Type out each entry exactly as it appears, but keep every image out.

Structured page parsing data:
________
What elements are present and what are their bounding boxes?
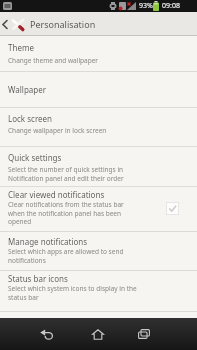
button[interactable]: Manage notifications [0, 232, 197, 271]
staticText: Lock screen [8, 113, 53, 124]
staticText: Theme [8, 42, 34, 53]
button[interactable]: Quick settings [0, 147, 197, 187]
button[interactable]: Personalisation [0, 12, 96, 36]
staticText: Quick settings [8, 152, 62, 163]
staticText: Manage notifications [8, 236, 88, 247]
button[interactable]: Theme [0, 36, 197, 72]
staticText: 09:08 [162, 1, 180, 11]
staticText: Clear notifications from the status bar … [8, 200, 124, 226]
button[interactable]: Status bar icons [0, 271, 197, 312]
staticText: Select which apps are allowed to send no… [8, 247, 124, 265]
staticText: Select the number of quick settings in N… [8, 165, 124, 183]
staticText: Change wallpaper in lock screen [8, 126, 107, 135]
button[interactable] [122, 318, 166, 350]
staticText: Change theme and wallpaper [8, 56, 99, 65]
staticText: Personalisation [30, 18, 96, 30]
staticText: Status bar icons [8, 273, 68, 284]
staticText: Clear viewed notifications [8, 189, 105, 200]
staticText: 93% [139, 1, 153, 11]
button[interactable] [76, 318, 120, 350]
button[interactable]: Clear viewed notifications [0, 187, 197, 232]
staticText: Select which system icons to display in … [8, 284, 137, 302]
button[interactable]: Lock screen [0, 108, 197, 147]
button[interactable] [24, 318, 68, 350]
button[interactable]: Wallpaper [0, 72, 197, 108]
staticText: Wallpaper [8, 84, 47, 95]
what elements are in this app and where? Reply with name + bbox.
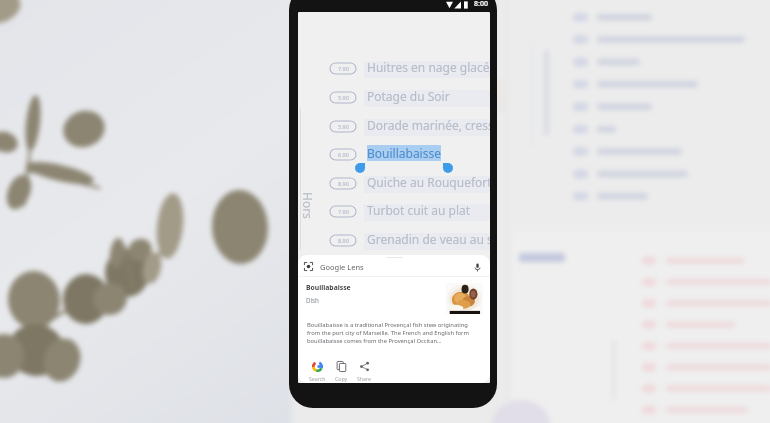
staticText: Huitres en nage glacée — [367, 59, 490, 75]
staticText: Dish — [306, 296, 319, 304]
button[interactable]: Search — [306, 361, 328, 382]
button[interactable]: Potage du Soir — [367, 88, 450, 104]
button[interactable]: Bouillabaisse — [367, 145, 441, 161]
button[interactable]: 7.90 — [298, 202, 490, 222]
staticText: Bouillabaisse is a traditional Provençal… — [307, 321, 480, 345]
button[interactable]: Google Lens — [304, 259, 484, 274]
staticText: Bouillabaisse — [306, 283, 351, 292]
button[interactable]: 5.90 — [298, 117, 490, 137]
button[interactable]: 5.90 — [298, 88, 490, 108]
button[interactable]: 7.90 — [330, 63, 356, 74]
button[interactable]: Voice search — [470, 260, 484, 274]
button[interactable]: Selection end handle — [443, 163, 453, 173]
button[interactable]: 5.90 — [330, 92, 356, 103]
button[interactable]: Quiche au Rouquefort — [367, 174, 490, 190]
button[interactable]: Share — [353, 361, 375, 382]
staticText: 7.90 — [338, 65, 349, 72]
button[interactable]: Selection start handle — [355, 163, 365, 173]
staticText: 8.90 — [338, 237, 349, 244]
staticText: 5.90 — [338, 94, 349, 101]
staticText: Copy — [335, 375, 348, 382]
staticText: Grenadin de veau au s — [367, 231, 490, 247]
button[interactable]: 7.90 — [298, 59, 490, 79]
button[interactable]: 8.90 — [330, 235, 356, 246]
button[interactable]: Turbot cuit au plat — [367, 202, 471, 218]
button[interactable]: 7.90 — [330, 206, 356, 217]
staticText: Search — [309, 375, 326, 382]
staticText: Bouillabaisse — [367, 145, 441, 161]
staticText: 6.90 — [338, 151, 349, 158]
button[interactable]: 6.90 — [298, 145, 490, 165]
staticText: 8:00 — [474, 0, 488, 9]
staticText: 8.90 — [338, 180, 349, 187]
staticText: 7.90 — [338, 208, 349, 215]
staticText: Quiche au Rouquefort — [367, 174, 490, 190]
staticText: Turbot cuit au plat — [367, 202, 471, 218]
button[interactable]: 5.90 — [330, 121, 356, 132]
button[interactable]: 6.90 — [330, 149, 356, 160]
staticText: 5.90 — [338, 123, 349, 130]
button[interactable]: 8.90 — [330, 178, 356, 189]
staticText: Hors D'œuvre — [298, 192, 316, 248]
button[interactable]: Copy — [330, 361, 352, 382]
staticText: Dorade marinée, cress — [367, 117, 490, 133]
button[interactable]: Dorade marinée, cress — [367, 117, 490, 133]
button[interactable]: 8.90 — [298, 231, 490, 251]
button[interactable]: 8.90 — [298, 174, 490, 194]
button[interactable]: Grenadin de veau au s — [367, 231, 490, 247]
staticText: Potage du Soir — [367, 88, 450, 104]
button[interactable]: Huitres en nage glacée — [367, 59, 490, 75]
staticText: Share — [357, 375, 371, 382]
staticText: Google Lens — [320, 262, 364, 272]
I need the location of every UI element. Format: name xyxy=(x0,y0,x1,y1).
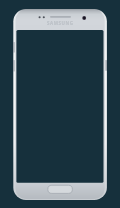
________
ANSWER AREA
What elements are present and what are their bounding boxes?
button[interactable]: Manage notifications [0, 232, 197, 271]
staticText: Lock screen [8, 113, 53, 124]
staticText: Theme [8, 42, 34, 53]
button[interactable]: Quick settings [0, 147, 197, 187]
button[interactable]: Personalisation [0, 12, 96, 36]
staticText: Quick settings [8, 152, 62, 163]
staticText: Manage notifications [8, 236, 88, 247]
button[interactable]: Theme [0, 36, 197, 72]
staticText: 09:08 [162, 1, 180, 11]
staticText: Clear notifications from the status bar … [8, 200, 124, 226]
button[interactable]: Status bar icons [0, 271, 197, 312]
staticText: Select which apps are allowed to send no… [8, 247, 124, 265]
staticText: Select the number of quick settings in N… [8, 165, 124, 183]
staticText: Change wallpaper in lock screen [8, 126, 107, 135]
button[interactable] [122, 318, 166, 350]
staticText: Change theme and wallpaper [8, 56, 99, 65]
staticText: Personalisation [30, 18, 96, 30]
staticText: Status bar icons [8, 273, 68, 284]
staticText: Clear viewed notifications [8, 189, 105, 200]
staticText: 93% [139, 1, 153, 11]
button[interactable] [76, 318, 120, 350]
button[interactable]: Clear viewed notifications [0, 187, 197, 232]
staticText: Select which system icons to display in … [8, 284, 137, 302]
button[interactable]: Lock screen [0, 108, 197, 147]
button[interactable] [24, 318, 68, 350]
button[interactable]: Wallpaper [0, 72, 197, 108]
staticText: Wallpaper [8, 84, 47, 95]
what elements are in this app and where? Reply with name + bbox.
staticText: Huitres en nage glacée — [367, 59, 490, 75]
staticText: Dish — [306, 296, 319, 304]
button[interactable]: Search — [306, 361, 328, 382]
button[interactable]: Potage du Soir — [367, 88, 450, 104]
button[interactable]: Bouillabaisse — [367, 145, 441, 161]
button[interactable]: 7.90 — [298, 202, 490, 222]
staticText: Bouillabaisse is a traditional Provençal… — [307, 321, 480, 345]
button[interactable]: Google Lens — [304, 259, 484, 274]
staticText: Bouillabaisse — [306, 283, 351, 292]
button[interactable]: 5.90 — [298, 117, 490, 137]
button[interactable]: 5.90 — [298, 88, 490, 108]
button[interactable]: 7.90 — [330, 63, 356, 74]
button[interactable]: Voice search — [470, 260, 484, 274]
button[interactable]: Selection end handle — [443, 163, 453, 173]
button[interactable]: 5.90 — [330, 92, 356, 103]
button[interactable]: Quiche au Rouquefort — [367, 174, 490, 190]
button[interactable]: Share — [353, 361, 375, 382]
staticText: 7.90 — [338, 65, 349, 72]
button[interactable]: Selection start handle — [355, 163, 365, 173]
staticText: 8.90 — [338, 237, 349, 244]
staticText: 5.90 — [338, 94, 349, 101]
staticText: Copy — [335, 375, 348, 382]
staticText: Grenadin de veau au s — [367, 231, 490, 247]
button[interactable]: 7.90 — [298, 59, 490, 79]
button[interactable]: 8.90 — [330, 235, 356, 246]
button[interactable]: Turbot cuit au plat — [367, 202, 471, 218]
button[interactable]: 7.90 — [330, 206, 356, 217]
staticText: Search — [309, 375, 326, 382]
staticText: Bouillabaisse — [367, 145, 441, 161]
staticText: 6.90 — [338, 151, 349, 158]
button[interactable]: 6.90 — [298, 145, 490, 165]
staticText: 8:00 — [474, 0, 488, 9]
staticText: 8.90 — [338, 180, 349, 187]
staticText: 7.90 — [338, 208, 349, 215]
staticText: Quiche au Rouquefort — [367, 174, 490, 190]
staticText: Turbot cuit au plat — [367, 202, 471, 218]
button[interactable]: 5.90 — [330, 121, 356, 132]
button[interactable]: 6.90 — [330, 149, 356, 160]
staticText: 5.90 — [338, 123, 349, 130]
button[interactable]: 8.90 — [330, 178, 356, 189]
staticText: Hors D'œuvre — [298, 192, 316, 248]
button[interactable]: Copy — [330, 361, 352, 382]
staticText: Dorade marinée, cress — [367, 117, 490, 133]
button[interactable]: Dorade marinée, cress — [367, 117, 490, 133]
button[interactable]: 8.90 — [298, 231, 490, 251]
button[interactable]: 8.90 — [298, 174, 490, 194]
button[interactable]: Grenadin de veau au s — [367, 231, 490, 247]
staticText: Potage du Soir — [367, 88, 450, 104]
button[interactable]: Huitres en nage glacée — [367, 59, 490, 75]
staticText: Share — [357, 375, 371, 382]
staticText: Google Lens — [320, 262, 364, 272]
I need the location of every UI element. Format: name xyxy=(x0,y0,x1,y1).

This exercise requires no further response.